Clumsiness is most assuredly deeply participatory. Its process is assiduously supportive of robust, noisy, disputatious debate: witness the gyrations in the Arsenal, Islington, and (especially so) Kathmandu case studies. This is exactly as one should expect of any meaningful engagement among the city’s stakeholders: the public-sector agencies, community activists, private-sector businesses, and so on, all with their own vested interests. The 4 ways of seeing the world are mutually opposed; each is sustained in its opposition to the others, as will be the shaping of their aspirations for the future. Each needs the challenges from the others, not least to avoid the ‘group-think’ in governance that is of such considerable concern to government in managing financial risk.
At the peak of deliberative quality in governance, all 4 outlooks are granted access and responsiveness in the debate, in the process of clumsiness, in other words, in coming to a decision or policy — with ever higher social consent. And in the clumsiest of outcomes, each opposing group gets more of what it wants, and less of what it does not want, at least for a while, until everything about the city’s affairs is revisited once again, as the various seasons of risk come around, each holding sway in turn. As we say in our working paper, clumsiness is why village communities in the Himalayas and Swiss Alps have remained viable over the centuries, without destroying either themselves (‘man’) or their environments (‘nature’) – sustainability par excellence, in other words.
So now we must ask: can cities be viable and sustainable in the same way as these mountain villages? In particular, how can the city’s built environment – the infrastructure that mediates between nature and man, the natural and human environments – be made resilient and adaptable, especially in an ecological sense? Thus might we possess this much prized attribute of systems behaviour in each of the natural, built, and human environments, and in a mutually reinforcing manner. What role might clumsiness have in all of this?
In closing our working paper, where we “connect the systemic dots” of our entire argument, we touch upon a computational foresight study in seeking a smarter urban metabolism for London. The fourfold typology of clumsiness is employed to define future target aspirations for the city (quantitatively expressed, under gross uncertainty). These should be the distant outcomes of the fourfold narratives of how the world is believed to work and what it is that each attaching vested interest much wants – and decidedly does not want. An inverse sensitivity analysis (redolent of a computational backcasting) identifies what is key (and what redundant) to the ‘reachability’ (or not) of each of the 4 sets of aspirations for the distant future. Imagine then the urine-separating toilet (UST) as the clumsy solution to a smarter metabolism for London – a smarter way, that is, of the city’s processing of the resource flows of water, energy, carbon, nitrogen, and phosphorus passing through its social-economic life. Rather more grandly put, imagine instead the UST as a “privileged, non-foreclosing policy-technology innovation” for today!

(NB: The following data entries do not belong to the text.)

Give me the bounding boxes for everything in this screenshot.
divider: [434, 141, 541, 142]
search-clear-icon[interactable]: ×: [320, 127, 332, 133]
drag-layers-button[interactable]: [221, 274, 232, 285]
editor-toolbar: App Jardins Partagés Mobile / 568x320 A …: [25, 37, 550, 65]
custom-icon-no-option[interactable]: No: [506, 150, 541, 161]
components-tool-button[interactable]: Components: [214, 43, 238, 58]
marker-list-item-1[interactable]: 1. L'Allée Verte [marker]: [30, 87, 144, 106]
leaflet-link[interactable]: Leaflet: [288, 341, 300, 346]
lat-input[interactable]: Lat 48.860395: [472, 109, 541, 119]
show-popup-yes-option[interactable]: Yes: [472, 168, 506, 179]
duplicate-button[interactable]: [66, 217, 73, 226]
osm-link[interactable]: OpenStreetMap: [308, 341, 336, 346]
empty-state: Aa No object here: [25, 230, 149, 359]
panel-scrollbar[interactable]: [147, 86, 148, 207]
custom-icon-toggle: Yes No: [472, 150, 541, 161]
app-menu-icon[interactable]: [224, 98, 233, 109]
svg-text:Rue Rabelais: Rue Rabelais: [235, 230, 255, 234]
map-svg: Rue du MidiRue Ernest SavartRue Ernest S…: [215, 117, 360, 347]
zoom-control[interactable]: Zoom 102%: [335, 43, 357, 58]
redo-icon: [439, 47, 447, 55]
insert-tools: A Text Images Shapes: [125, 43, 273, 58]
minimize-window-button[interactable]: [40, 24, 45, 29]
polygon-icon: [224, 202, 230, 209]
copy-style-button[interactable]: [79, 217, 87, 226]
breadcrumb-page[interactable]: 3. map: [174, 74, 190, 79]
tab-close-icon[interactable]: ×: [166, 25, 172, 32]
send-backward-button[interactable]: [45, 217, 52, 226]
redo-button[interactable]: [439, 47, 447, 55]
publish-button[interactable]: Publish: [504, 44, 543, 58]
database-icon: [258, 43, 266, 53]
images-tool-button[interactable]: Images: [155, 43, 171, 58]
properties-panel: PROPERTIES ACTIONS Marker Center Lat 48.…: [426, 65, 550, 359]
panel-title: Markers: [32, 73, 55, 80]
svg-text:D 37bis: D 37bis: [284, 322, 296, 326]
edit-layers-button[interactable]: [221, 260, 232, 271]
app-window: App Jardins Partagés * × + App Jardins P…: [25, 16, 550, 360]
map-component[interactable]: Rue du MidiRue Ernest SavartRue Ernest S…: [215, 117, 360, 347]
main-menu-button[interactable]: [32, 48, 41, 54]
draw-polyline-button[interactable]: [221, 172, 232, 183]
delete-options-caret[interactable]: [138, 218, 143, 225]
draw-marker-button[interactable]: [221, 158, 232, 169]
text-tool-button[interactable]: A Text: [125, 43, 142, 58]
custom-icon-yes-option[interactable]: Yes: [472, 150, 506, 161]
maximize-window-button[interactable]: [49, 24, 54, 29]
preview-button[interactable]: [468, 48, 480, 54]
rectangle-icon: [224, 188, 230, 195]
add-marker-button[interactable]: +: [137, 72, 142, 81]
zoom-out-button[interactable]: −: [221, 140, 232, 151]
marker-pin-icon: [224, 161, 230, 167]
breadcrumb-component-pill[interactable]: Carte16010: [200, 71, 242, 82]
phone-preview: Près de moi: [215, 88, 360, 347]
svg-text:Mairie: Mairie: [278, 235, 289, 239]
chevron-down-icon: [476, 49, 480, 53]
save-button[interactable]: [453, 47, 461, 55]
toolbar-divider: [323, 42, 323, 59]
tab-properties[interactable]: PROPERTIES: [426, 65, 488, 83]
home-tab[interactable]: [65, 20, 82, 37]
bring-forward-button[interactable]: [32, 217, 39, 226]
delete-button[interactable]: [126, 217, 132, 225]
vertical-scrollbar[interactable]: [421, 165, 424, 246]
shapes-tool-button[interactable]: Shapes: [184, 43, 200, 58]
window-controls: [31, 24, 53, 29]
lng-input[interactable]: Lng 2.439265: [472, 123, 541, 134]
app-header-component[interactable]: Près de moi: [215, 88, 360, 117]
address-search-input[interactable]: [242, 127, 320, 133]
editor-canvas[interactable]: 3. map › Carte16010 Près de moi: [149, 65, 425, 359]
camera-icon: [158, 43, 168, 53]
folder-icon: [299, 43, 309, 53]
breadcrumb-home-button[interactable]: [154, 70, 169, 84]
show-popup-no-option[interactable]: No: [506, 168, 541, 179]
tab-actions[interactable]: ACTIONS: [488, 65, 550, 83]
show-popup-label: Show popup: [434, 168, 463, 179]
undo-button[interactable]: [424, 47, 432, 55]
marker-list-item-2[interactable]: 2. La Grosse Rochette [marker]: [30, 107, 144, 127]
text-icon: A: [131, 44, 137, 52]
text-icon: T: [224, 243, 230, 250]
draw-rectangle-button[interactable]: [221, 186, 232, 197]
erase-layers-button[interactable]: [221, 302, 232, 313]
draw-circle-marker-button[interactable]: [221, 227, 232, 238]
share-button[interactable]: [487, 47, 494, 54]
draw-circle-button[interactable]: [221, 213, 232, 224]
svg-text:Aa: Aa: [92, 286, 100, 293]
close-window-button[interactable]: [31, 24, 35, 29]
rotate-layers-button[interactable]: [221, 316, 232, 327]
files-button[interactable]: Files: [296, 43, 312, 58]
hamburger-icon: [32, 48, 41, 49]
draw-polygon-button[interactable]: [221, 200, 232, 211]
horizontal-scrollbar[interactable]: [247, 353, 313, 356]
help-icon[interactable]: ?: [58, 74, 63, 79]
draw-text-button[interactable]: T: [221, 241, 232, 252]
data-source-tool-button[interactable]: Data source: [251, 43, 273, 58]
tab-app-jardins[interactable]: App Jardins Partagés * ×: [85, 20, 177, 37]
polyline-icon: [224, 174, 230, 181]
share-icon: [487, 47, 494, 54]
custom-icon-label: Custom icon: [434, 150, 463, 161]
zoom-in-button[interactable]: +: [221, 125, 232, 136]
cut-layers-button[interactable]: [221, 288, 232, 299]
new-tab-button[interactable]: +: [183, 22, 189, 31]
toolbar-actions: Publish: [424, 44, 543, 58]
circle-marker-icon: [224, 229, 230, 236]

Well now … if clumsiness is such a jolly good thing, what else might it do for us and our cities? We submit it promises the prospect of greater resilience and adaptability in the governance of innovation ecosystems, extending thus the lines of evidence recounted for re-invigoration of the industrial economy of NE Ohio in Katz & Bradley’s recent (2013) book Metropolitan Revolution. ‘Resilience’ and ‘ecosystem’ are (for now) ubiquitous in our everyday language. But no-one, as far as we are aware, has thought of applying the immensely rich notion of ecological resilience to orchestrating the creative and clumsy affairs of an innovation ecosystem. We are currently examining this.